Task prompt> Please print each entry below exactly as it stands, but without any pictures.

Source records
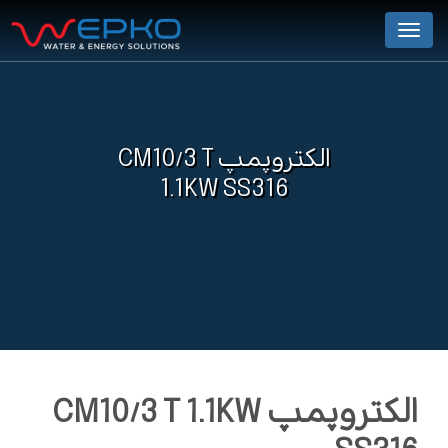
Menu
الکتروپمپ CM10/3 T
1.1KW SS316
الکتروپمپ CM10/3 T 1.1KW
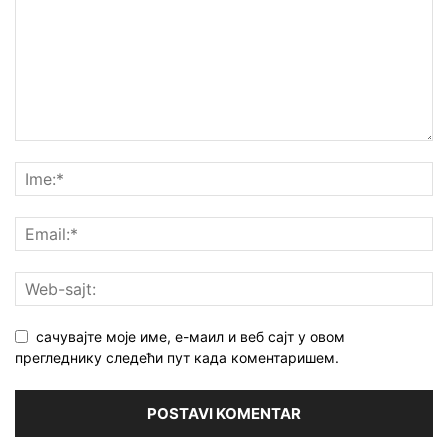
сачувајте моје име, е-маил и веб сајт у овом
прегледнику следећи пут када коментаришем.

Answer space>
Menu
الکتروپمپ CM10/3 T
1.1KW SS316
الکتروپمپ CM10/3 T 1.1KW
сачувајте моје име, е-маил и веб сајт у овом
прегледнику следећи пут када коментаришем.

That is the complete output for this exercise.